**ASSIGNMENT:**
Using the entries that follow, state how many lines contain "February", with no other words.

**RECORDS FOR THE EXERCISE:**
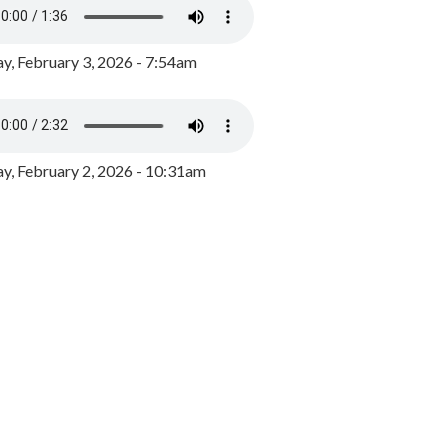
y, February 3, 2026 - 7:54am
, February 2, 2026 - 10:31am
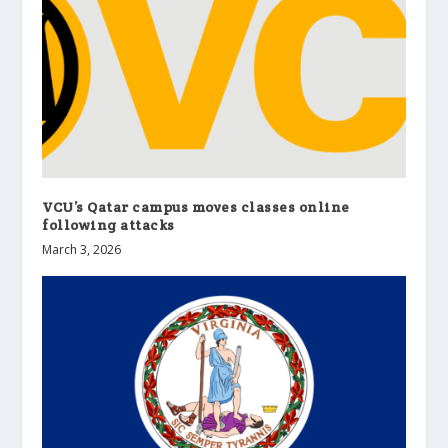
VCU’s Qatar campus moves classes online
following attacks
March 3, 2026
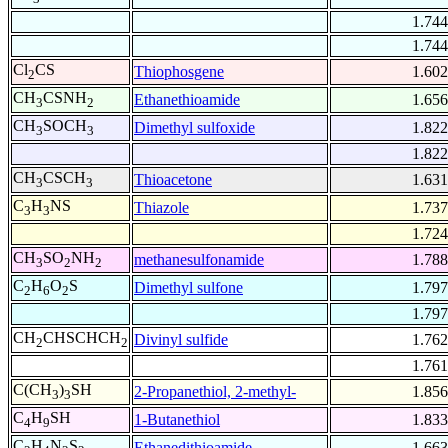
1.744
1.744
Cl
CS
Thiophosgene
1.602
2
CH
CSNH
Ethanethioamide
1.656
3
2
CH
SOCH
Dimethyl sulfoxide
1.822
3
3
1.822
CH
CSCH
Thioacetone
1.631
3
3
C
H
NS
Thiazole
1.737
3
3
1.724
CH
SO
NH
methanesulfonamide
1.788
3
2
2
C
H
O
S
Dimethyl sulfone
1.797
2
6
2
1.797
CH
CHSCHCH
Divinyl sulfide
1.762
2
2
1.761
C(CH
)
SH
2-Propanethiol, 2-methyl-
1.856
3
3
C
H
SH
1-Butanethiol
1.833
4
9
C
H
N
S
Ethanedithioamide
1.663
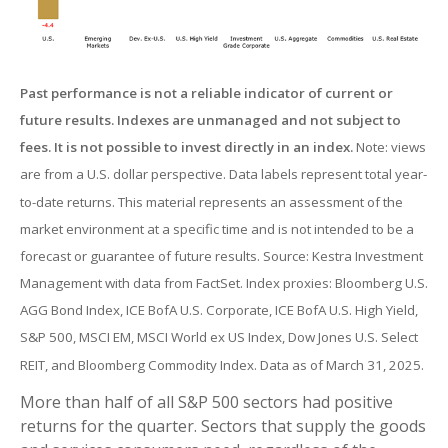
Past performance is not a reliable indicator of current or
future results. Indexes are unmanaged and not subject to
fees. It is not possible to invest directly in an index.
Note: views
are from a U.S. dollar perspective. Data labels represent total year-
to-date returns. This material represents an assessment of the
market environment at a specific time and is not intended to be a
forecast or guarantee of future results. Source: Kestra Investment
Management with data from FactSet. Index proxies: Bloomberg U.S.
AGG Bond Index, ICE BofA U.S. Corporate, ICE BofA U.S. High Yield,
S&P 500, MSCI EM, MSCI World ex US Index, Dow Jones U.S. Select
REIT, and Bloomberg Commodity Index. Data as of March 31, 2025.
More than half of all S&P 500 sectors had positive
returns for the quarter. Sectors that supply the goods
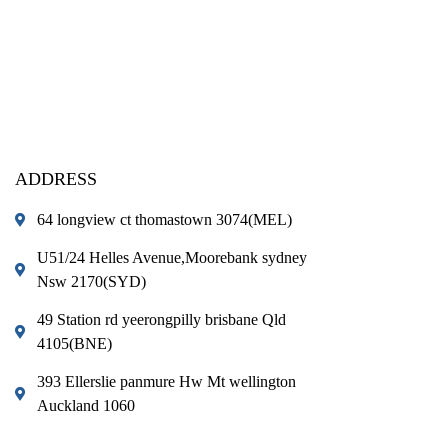
ADDRESS
64 longview ct thomastown 3074(MEL)
U51/24 Helles Avenue,Moorebank sydney
Nsw 2170(SYD)
49 Station rd yeerongpilly brisbane Qld
4105(BNE)
393 Ellerslie panmure Hw Mt wellington
Auckland 1060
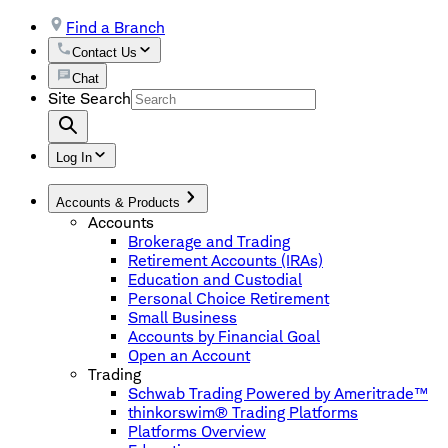
Find a Branch
Contact Us
Chat
Site Search
Log In
Accounts & Products
Accounts
Brokerage and Trading
Retirement Accounts (IRAs)
Education and Custodial
Personal Choice Retirement
Small Business
Accounts by Financial Goal
Open an Account
Trading
Schwab Trading Powered by Ameritrade™
thinkorswim® Trading Platforms
Platforms Overview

**EXERCISE RESPONSE:**
2